◆ Problem requirements: Those lines of the records that contain "tiller" are to be located and copied.

[Collected data]
[Start of section]

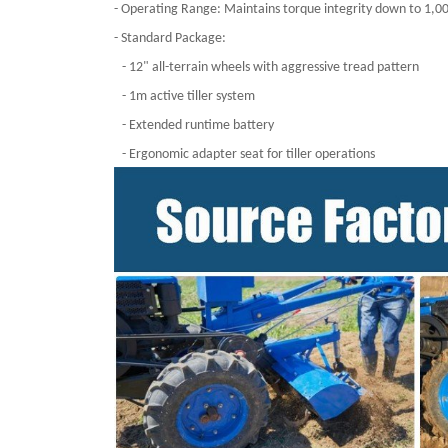
- Operating Range: Maintains torque integrity down to 1
- Standard Package:
- 12" all-terrain wheels with aggressive tread pattern
- 1m active tiller system
- Extended runtime battery
- Ergonomic adapter seat for tiller operations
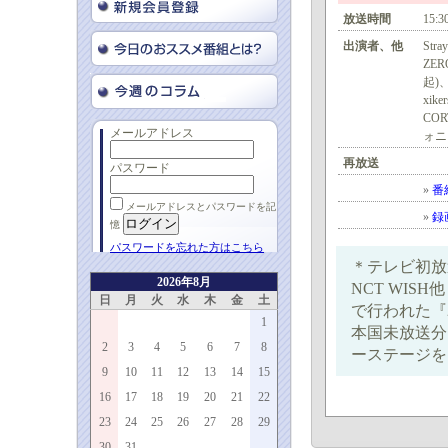
放送時間
15:3
出演者、他
Str
ZE
起)、
xik
CO
メールアドレス
ォニ
再放送
パスワード
»
番
メールアドレスとパスワードを記
»
録
憶
パスワードを忘れた方はこちら
＊テレビ初放送！
2026年8月
NCT WIS
日
月
火
水
木
金
土
で行われた『2025
1
本国未放送分
2
3
4
5
6
7
8
ーステージを
9
10
11
12
13
14
15
16
17
18
19
20
21
22
23
24
25
26
27
28
29
30
31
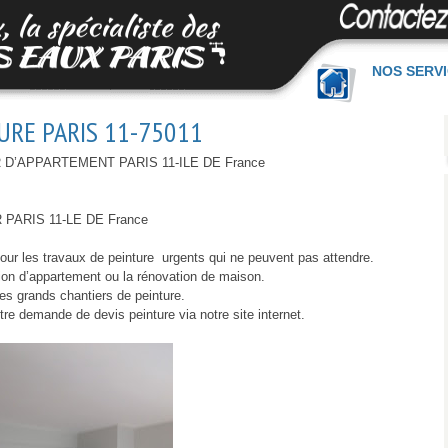
NOS SERV
URE PARIS 11-75011
D’APPARTEMENT PARIS 11-ILE DE France
ARIS 11-LE DE France
 pour les travaux de peinture urgents qui ne peuvent pas attendre.
tion d’appartement ou la rénovation de maison.
les grands chantiers de peinture.
e demande de devis peinture via notre site internet.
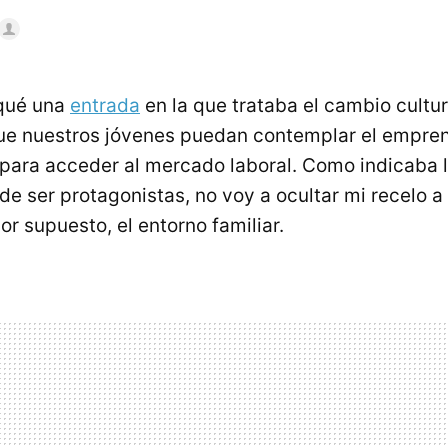
iqué una
entrada
en la que trataba el cambio cultu
que nuestros jóvenes puedan contemplar el empr
 para acceder al mercado laboral. Como indicaba l
e ser protagonistas, no voy a ocultar mi recelo a 
r supuesto, el entorno familiar.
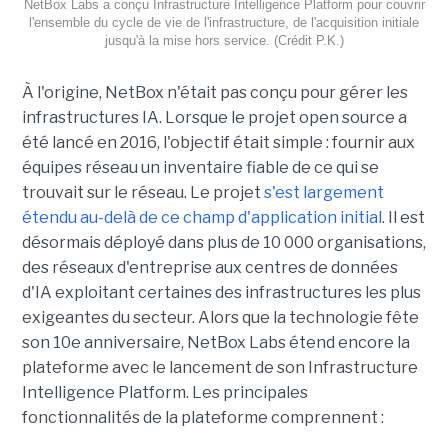
NetBox Labs a conçu Infrastructure Intelligence Platform pour couvrir
l'ensemble du cycle de vie de l'infrastructure, de l'acquisition initiale
jusqu'à la mise hors service. (Crédit P.K.)
À l'origine, NetBox n'était pas conçu pour gérer les
infrastructures IA. Lorsque le projet open source a
été lancé en 2016, l'objectif était simple : fournir aux
équipes réseau un inventaire fiable de ce qui se
trouvait sur le réseau. Le projet
s'est largement
étendu au-delà de ce champ d'application initial
. Il est
désormais déployé dans plus de 10 000 organisations,
des réseaux d'entreprise aux centres de données
d'IA exploitant certaines des infrastructures les plus
exigeantes du secteur.
Alors que la technologie fête
son 10e anniversaire, NetBox Labs étend encore la
plateforme avec le lancement de son Infrastructure
Intelligence Platform. Les principales
fonctionnalités de la plateforme comprennent :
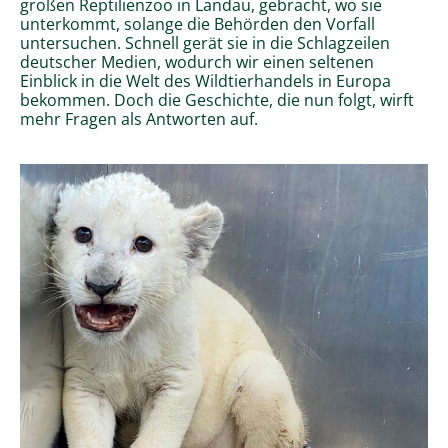
großen Reptilienzoo in Landau, gebracht, wo sie
unterkommt, solange die Behörden den Vorfall
untersuchen. Schnell gerät sie in die Schlagzeilen
deutscher Medien, wodurch wir einen seltenen
Einblick in die Welt des Wildtierhandels in Europa
bekommen. Doch die Geschichte, die nun folgt, wirft
mehr Fragen als Antworten auf.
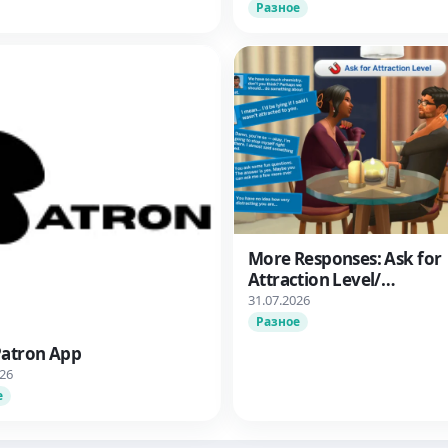
Разное
More Responses: Ask for
Attraction Level/
Дополнительные вари
31.07.2026
ответа: Узнать об уров
Разное
влечения
Patron App
026
е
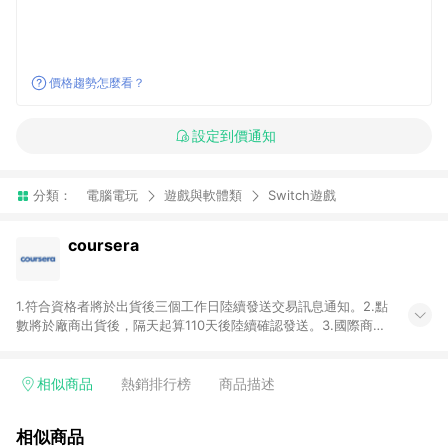
價格趨勢怎麼看？
設定到價通知
分類：
電腦電玩
遊戲與軟體類
Switch遊戲
coursera
1.符合資格者將於出貨後三個工作日陸續發送交易訊息通知。2.點
數將於廠商出貨後，隔天起算110天後陸續確認發送。3.國際商家
之商品金額及回饋點數依據將以商品未稅價格為準。4.國際商家
之商品金額可能受匯率影響而有微幅差異。5.禮品卡支付以及使
用未授權優惠碼不符合贈點資格。6.點數發送依據及返點上限將
相似商品
熱銷排行榜
商品描述
以「訂單總金額」計算（不含運費及稅額），不論訂單中有多少
商品，於LINE購物皆視為只購買一商品（金額為當筆訂單所有商
相似商品
品加總金額），亦即點數回饋計算並非以coursera實際購買商品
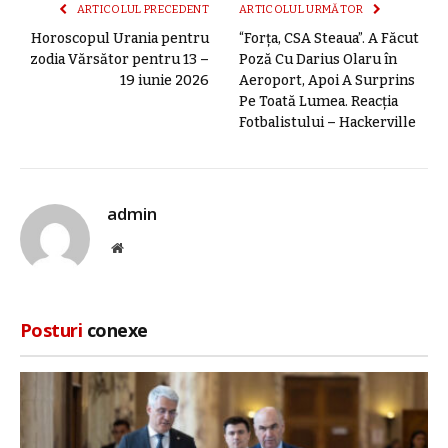
ARTICOLUL PRECEDENT
ARTICOLUL URMĂTOR
Horoscopul Urania pentru
“Forța, CSA Steaua”. A Făcut
zodia Vărsător pentru 13 –
Poză Cu Darius Olaru în
19 iunie 2026
Aeroport, Apoi A Surprins
Pe Toată Lumea. Reacția
Fotbalistului – Hackerville
admin
Site
web
Posturi
conexe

[End of section]

◆ Answer to the problem:
- 1m active tiller system
- Ergonomic adapter seat for tiller operations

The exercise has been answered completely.